I tugged on the heavy metal BEQ door, and nearly fell over when it gave way easily.
“Ey, careful there.” His hand shot out to steady me, catching me before I fell back on the icy pavement.
My head snapped up while I found my balance and stared into those familiar lusty blue eyes. “Dane? What are you doing here?”
I’d bet I already know the answer… wonder who she is?
“‘Ey, sweet Tessa, it is ‘ye. ‘Ey wasn’t sure since ‘ey haven’t seen ‘ye in a while.”
“Yeah, hey… I’d really love to stay and chat, but I’m supposed to be at work right now, and the duty van took off because I was a minute late.” I spat out hurriedly.
“‘Ey, that fuckin’ sucks,” he slurred and patted my back through my parka. “If ‘ye need a ride, ‘ey can give ‘ye one.”
“Thanks, Dane. That would be awesome.” I looked around the lot, hoping I’d see someone a little less inebriated. “Which one is yours?”
“Ah, it’s da Audi over there,” he motioned with beer, “‘Ey shit,” he said laughing, “I’d better get rid of this! ‘Ye boys Ace and Lucas gave it to me.” He tossed the bottom of the beer in the smoke-pit trash can, not twenty feet from where he’d been standing, then jogged over to where I was shuffling through the lot to his car. We walked in silence. Upon reaching his car, he unlocked it with a chirp.
He gently nudged me out of the way, so he could open the door for me, taking my backpack from me before I slid into the car. He opened the trunk and tossed it inside before getting in.
“Thanks for taking me, Dane. It’s already after four, and that’s when I’d told my shop to expect me.”
He turned on the heater, and we waited for the car to warm up and windows to defrost. “Tessa, anything ‘er ‘ye. ‘Ye know that ‘ye and ‘ey are friends.” He shifted his weight so that he now faced me. “Believe it or not, ‘ey have missed ‘ye.”
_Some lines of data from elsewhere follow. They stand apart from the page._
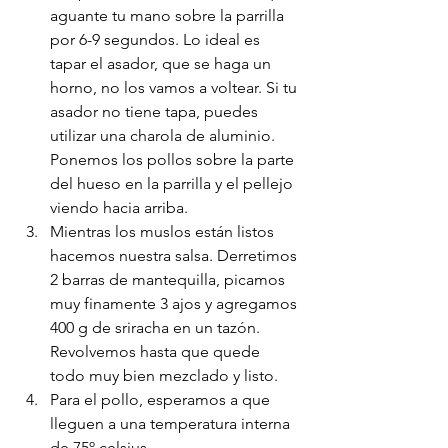
aguante tu mano sobre la parrilla 
por 6-9 segundos. Lo ideal es 
tapar el asador, que se haga un 
horno, no los vamos a voltear. Si tu 
asador no tiene tapa, puedes 
utilizar una charola de aluminio. 
Ponemos los pollos sobre la parte 
del hueso en la parrilla y el pellejo 
viendo hacia arriba. 
Mientras los muslos están listos 
hacemos nuestra salsa. Derretimos 
2 barras de mantequilla, picamos 
muy finamente 3 ajos y agregamos 
400 g de sriracha en un tazón. 
Revolvemos hasta que quede 
todo muy bien mezclado y listo.
Para el pollo, esperamos a que 
lleguen a una temperatura interna 
de 75º celsius. 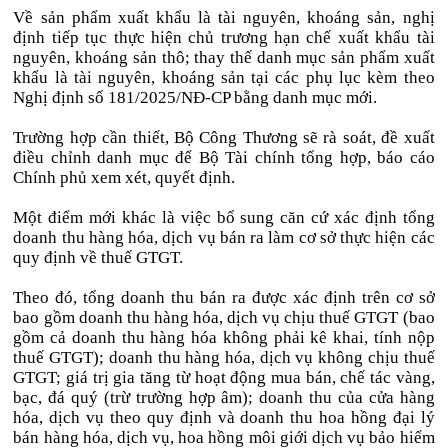
Về sản phẩm xuất khẩu là tài nguyên, khoáng sản, nghị
định tiếp tục thực hiện chủ trương hạn chế xuất khẩu tài
nguyên, khoáng sản thô; thay thế danh mục sản phẩm xuất
khẩu là tài nguyên, khoáng sản tại các phụ lục kèm theo
Nghị định số 181/2025/NĐ-CP bằng danh mục mới.
Trường hợp cần thiết, Bộ Công Thương sẽ rà soát, đề xuất
điều chỉnh danh mục để Bộ Tài chính tổng hợp, báo cáo
Chính phủ xem xét, quyết định.
Một điểm mới khác là việc bổ sung căn cứ xác định tổng
doanh thu hàng hóa, dịch vụ bán ra làm cơ sở thực hiện các
quy định về thuế GTGT.
Theo đó, tổng doanh thu bán ra được xác định trên cơ sở
bao gồm doanh thu hàng hóa, dịch vụ chịu thuế GTGT (bao
gồm cả doanh thu hàng hóa không phải kê khai, tính nộp
thuế GTGT); doanh thu hàng hóa, dịch vụ không chịu thuế
GTGT; giá trị gia tăng từ hoạt động mua bán, chế tác vàng,
bạc, đá quý (trừ trường hợp âm); doanh thu của cửa hàng
hóa, dịch vụ theo quy định và doanh thu hoa hồng đại lý
bán hàng hóa, dịch vụ, hoa hồng môi giới dịch vụ bảo hiểm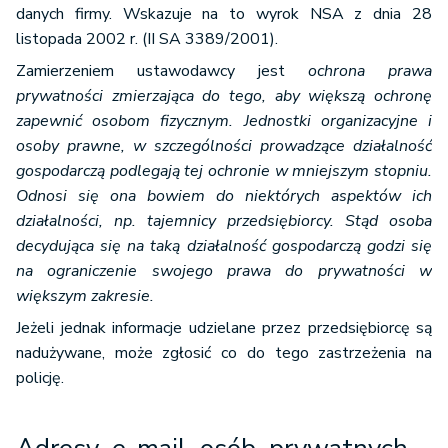
danych firmy. Wskazuje na to wyrok NSA z dnia 28
listopada 2002 r. (II SA 3389/2001).
Zamierzeniem ustawodawcy jest
ochrona prawa
prywatności zmierzająca do tego, aby większą ochronę
zapewnić osobom fizycznym. Jednostki organizacyjne i
osoby prawne, w szczególności prowadzące działalność
gospodarczą podlegają tej ochronie w mniejszym stopniu.
Odnosi się ona bowiem do niektórych aspektów ich
działalności, np. tajemnicy przedsiębiorcy. Stąd osoba
decydująca się na taką działalność gospodarczą godzi się
na ograniczenie swojego prawa do prywatności w
większym zakresie.
Jeżeli jednak informacje udzielane przez przedsiębiorcę są
nadużywane, może zgłosić co do tego zastrzeżenia na
policję.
I chuckled, “Dane, we’ve been around; it’s not like we don’t share the same friends. I was actually just talking to Sam about this, and she and I agreed we need to quit hanging out so much in everyone else’s rooms, pound back fewer beers a night, and maybe we’d get the rest that we need, instead of slogging through each day at work like zombies. Honestly? I have no idea how we’ve been partying this hard for as many weeks as we have without totally crashing—but I can feel it coming soon if we don’t slow down.”